Laila schreckte hoch. Irgendetwas hatte sie geweckt. Oder hatte sie geträumt? Nein, da war es wieder, ein dumpfer, zischender Ton, der schnell an Lautstärke gewann. Dann plötzlich drang ein anderer Laut an ihr Ohr, schrill und durchdringend. Er durchschnitt das erste Geräusch, wie ein Pfeil die Luft. Der Alarm! Innerhalb von Sekunden hatte ihr Gehirn von einem halb schlafenden Zustand zu hellwach gewechselt. Sie fuhr von ihrem Schlaf-Ast hoch und sprang mit einem geübten Satz auf die Beine. Bei dem hohlen Aufprall ihrer Flossen auf dem Boden schreckte auch ihr Astnachbar Mino hoch und machte eine unvorbereitete Rückwärtsrolle. Laut schimpfend sprang auch er etwas ungelenk auf die Beine, doch als er begriff, dass es sich aufgrund des Alarms um einen Notfall handeln musste, begann er, nervös auf der Stelle zu zappeln. „Was ist hier denn los?“, winselte er. „Ich habe keine Ahnung“, stellte Laila fest. „Ich bin von einem leisen Geräusch aufgewacht. Mittlerweile ist es lauter geworden. Das wird mir langsam ein bisschen unheimlich.“ Tatsächlich hatte das Geräusch abermals an Lautstärke gewonnen. Es schwoll regelrecht zu einem Getöse an, als wolle es dem Alarm, der immer noch hoch und schrill in ihren Ohren dröhnte, Konkurrenz machen.

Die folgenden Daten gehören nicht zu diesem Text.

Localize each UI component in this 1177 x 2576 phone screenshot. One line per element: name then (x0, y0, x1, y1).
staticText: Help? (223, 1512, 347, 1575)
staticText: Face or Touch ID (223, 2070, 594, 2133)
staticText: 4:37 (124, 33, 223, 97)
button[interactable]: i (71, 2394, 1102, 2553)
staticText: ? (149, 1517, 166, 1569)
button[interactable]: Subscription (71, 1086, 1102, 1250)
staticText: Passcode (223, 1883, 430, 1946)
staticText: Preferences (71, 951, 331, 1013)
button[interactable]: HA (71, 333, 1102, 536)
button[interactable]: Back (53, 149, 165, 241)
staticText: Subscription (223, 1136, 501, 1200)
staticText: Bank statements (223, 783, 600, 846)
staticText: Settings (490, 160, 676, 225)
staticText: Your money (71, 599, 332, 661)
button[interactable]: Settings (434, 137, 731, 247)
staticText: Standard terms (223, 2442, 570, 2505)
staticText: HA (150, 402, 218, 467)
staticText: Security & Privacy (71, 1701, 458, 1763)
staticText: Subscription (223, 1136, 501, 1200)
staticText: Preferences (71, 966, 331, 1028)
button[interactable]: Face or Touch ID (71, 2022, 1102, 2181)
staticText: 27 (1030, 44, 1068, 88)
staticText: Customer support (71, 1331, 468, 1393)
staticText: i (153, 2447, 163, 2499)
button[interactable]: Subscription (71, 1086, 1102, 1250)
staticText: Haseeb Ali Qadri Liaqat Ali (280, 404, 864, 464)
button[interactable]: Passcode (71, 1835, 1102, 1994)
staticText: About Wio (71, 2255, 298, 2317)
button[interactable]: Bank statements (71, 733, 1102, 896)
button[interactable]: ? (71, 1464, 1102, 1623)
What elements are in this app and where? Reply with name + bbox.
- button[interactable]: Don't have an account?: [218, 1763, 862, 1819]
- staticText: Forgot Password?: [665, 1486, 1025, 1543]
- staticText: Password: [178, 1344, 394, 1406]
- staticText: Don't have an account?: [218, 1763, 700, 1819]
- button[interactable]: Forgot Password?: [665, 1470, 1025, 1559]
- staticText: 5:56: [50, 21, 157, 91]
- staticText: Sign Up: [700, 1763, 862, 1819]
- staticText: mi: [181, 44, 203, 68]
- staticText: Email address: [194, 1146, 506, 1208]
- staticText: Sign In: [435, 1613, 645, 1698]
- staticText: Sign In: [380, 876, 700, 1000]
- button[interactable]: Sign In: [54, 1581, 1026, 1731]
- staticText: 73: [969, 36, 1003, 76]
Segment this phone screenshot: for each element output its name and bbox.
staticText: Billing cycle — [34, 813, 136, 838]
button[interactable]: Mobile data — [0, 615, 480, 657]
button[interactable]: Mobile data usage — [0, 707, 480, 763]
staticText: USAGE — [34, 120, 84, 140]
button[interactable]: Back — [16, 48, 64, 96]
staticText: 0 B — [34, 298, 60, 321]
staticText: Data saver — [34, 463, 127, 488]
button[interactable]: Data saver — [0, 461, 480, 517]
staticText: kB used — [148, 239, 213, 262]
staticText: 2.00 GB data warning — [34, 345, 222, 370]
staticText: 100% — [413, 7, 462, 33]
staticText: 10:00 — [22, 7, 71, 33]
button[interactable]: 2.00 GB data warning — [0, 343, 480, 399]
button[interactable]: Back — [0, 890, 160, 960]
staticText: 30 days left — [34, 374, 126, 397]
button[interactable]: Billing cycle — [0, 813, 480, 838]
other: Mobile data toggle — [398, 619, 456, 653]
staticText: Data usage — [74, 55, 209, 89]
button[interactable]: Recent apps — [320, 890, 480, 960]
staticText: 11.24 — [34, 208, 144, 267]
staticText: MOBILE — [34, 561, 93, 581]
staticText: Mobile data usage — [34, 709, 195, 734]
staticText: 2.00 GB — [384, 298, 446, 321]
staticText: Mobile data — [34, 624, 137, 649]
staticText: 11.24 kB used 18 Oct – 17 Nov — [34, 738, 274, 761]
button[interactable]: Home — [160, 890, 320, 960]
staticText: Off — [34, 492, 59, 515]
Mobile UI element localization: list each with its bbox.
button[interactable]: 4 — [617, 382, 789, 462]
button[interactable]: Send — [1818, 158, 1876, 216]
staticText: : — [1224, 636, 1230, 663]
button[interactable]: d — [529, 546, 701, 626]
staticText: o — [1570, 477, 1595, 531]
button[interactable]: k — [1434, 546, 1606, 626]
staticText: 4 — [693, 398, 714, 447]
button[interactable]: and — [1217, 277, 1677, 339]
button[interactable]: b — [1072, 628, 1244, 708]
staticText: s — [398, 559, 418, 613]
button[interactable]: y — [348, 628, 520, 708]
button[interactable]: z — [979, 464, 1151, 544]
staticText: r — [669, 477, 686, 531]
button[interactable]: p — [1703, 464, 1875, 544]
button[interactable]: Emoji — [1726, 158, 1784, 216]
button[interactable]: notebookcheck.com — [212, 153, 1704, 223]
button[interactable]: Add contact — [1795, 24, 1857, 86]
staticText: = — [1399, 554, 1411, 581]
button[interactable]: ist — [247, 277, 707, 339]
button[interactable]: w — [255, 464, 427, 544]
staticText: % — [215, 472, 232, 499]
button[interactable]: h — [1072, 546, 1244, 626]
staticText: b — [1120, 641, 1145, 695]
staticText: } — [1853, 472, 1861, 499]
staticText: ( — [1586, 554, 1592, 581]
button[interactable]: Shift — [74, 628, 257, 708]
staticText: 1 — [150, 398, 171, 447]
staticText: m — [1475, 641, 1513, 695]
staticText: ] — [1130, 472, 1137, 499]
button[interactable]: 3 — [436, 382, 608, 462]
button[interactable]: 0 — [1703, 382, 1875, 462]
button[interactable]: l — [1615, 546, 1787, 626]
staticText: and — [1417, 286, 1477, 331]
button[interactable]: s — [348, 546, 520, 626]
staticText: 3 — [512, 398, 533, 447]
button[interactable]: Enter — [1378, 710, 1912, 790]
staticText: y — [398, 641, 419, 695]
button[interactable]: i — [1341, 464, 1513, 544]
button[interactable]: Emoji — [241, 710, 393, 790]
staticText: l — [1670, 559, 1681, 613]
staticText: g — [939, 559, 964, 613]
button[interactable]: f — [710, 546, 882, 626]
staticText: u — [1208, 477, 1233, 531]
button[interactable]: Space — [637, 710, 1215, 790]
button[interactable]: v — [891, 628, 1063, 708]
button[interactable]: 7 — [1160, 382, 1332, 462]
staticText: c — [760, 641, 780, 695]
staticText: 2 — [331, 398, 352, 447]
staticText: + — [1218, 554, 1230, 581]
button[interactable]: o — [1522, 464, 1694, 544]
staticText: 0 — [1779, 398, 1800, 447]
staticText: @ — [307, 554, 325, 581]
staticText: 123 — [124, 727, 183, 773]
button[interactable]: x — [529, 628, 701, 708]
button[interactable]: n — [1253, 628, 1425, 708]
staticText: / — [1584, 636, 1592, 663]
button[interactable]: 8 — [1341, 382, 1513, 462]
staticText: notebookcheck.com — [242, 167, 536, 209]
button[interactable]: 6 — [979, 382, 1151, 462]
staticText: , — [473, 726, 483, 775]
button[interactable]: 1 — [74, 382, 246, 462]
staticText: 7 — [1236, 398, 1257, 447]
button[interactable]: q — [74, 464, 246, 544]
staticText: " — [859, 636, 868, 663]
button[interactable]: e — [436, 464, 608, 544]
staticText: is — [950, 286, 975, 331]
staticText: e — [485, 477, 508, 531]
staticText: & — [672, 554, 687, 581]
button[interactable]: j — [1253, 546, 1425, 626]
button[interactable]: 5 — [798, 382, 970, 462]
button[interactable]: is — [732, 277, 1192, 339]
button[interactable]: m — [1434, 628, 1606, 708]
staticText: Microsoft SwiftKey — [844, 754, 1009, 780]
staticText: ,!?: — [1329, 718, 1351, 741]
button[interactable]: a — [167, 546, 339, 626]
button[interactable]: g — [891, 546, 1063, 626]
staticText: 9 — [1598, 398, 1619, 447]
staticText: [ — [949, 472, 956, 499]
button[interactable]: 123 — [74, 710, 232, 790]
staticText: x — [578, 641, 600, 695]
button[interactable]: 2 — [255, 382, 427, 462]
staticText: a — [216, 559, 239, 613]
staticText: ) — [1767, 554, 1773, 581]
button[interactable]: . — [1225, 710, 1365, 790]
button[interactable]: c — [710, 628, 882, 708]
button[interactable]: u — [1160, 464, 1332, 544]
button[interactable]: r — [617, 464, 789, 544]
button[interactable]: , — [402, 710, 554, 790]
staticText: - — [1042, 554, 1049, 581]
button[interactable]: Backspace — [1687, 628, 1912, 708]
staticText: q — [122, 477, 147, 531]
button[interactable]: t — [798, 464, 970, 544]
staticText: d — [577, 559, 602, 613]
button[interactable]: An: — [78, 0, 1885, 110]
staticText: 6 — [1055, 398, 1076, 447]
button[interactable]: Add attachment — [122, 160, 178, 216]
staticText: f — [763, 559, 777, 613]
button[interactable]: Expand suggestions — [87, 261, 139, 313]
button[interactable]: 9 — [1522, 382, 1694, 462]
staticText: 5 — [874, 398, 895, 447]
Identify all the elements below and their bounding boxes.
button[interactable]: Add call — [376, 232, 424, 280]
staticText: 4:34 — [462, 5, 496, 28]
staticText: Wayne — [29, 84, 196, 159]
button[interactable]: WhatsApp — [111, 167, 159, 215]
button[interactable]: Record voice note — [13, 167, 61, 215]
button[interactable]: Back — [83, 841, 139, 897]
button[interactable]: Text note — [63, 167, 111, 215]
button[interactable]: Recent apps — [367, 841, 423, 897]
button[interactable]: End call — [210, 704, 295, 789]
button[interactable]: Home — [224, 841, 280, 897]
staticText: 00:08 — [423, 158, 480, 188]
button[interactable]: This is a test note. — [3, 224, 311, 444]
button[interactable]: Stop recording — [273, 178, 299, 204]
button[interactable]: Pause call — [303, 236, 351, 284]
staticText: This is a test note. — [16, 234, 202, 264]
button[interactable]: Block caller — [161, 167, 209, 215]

Mittlerweile waren Laila und Mino bei einer Wasserstraße angekommen und sprangen kurzerhand hinein. Mit ihren
Schwimmflossen kamen sie im Wasser wesentlich besser voran als an Land. In der Wasserstraße herrschte panisches Gedränge. Anscheinend wollte der gesamte Planet Tuk wissen, woher dieses seltsame Rumoren kam. Eigentlich waren die Juminas, die Bewohner des Tuk, an seltsame Geräusche zu jeder Uhrzeit gewöhnt, da es öfter mal vorkam, dass Meteoriten oder andere Gesteinsgeschosse aus dem All ihren Planeten nur haarscharf verfehlten, doch dieses Mal war es etwas anderes. Man konnte es spüren. Je lauter das Getöse wurde, desto mehr fing der Boden an zu vibrieren.

Manche Juminas fingen an, ängstlich zu wimmern, denn so etwas wie Erdbeben kannten sie nicht. Dafür war ihr Planet wahrscheinlich viel zu klein. Um genau zu sein so klein, dass er direkt hinter den Mars passte. Niemand wusste so recht, ob man den Tuk aufgrund seiner Größe überhaupt als Planeten bezeichnen konnte, doch da er weder so kantig
war wie ein Meteorit noch so leuchtend wie ein Stern, hatten sich die Juminas auf Grund dieser Fakten am Ende wohl doch auf diese Bezeichnung geeinigt. Auf einmal sah Laila etwas, was sie noch nie zuvor gesehen hatte. Es hatte eine längliche Form und bewegte sich auf den Tuk zu.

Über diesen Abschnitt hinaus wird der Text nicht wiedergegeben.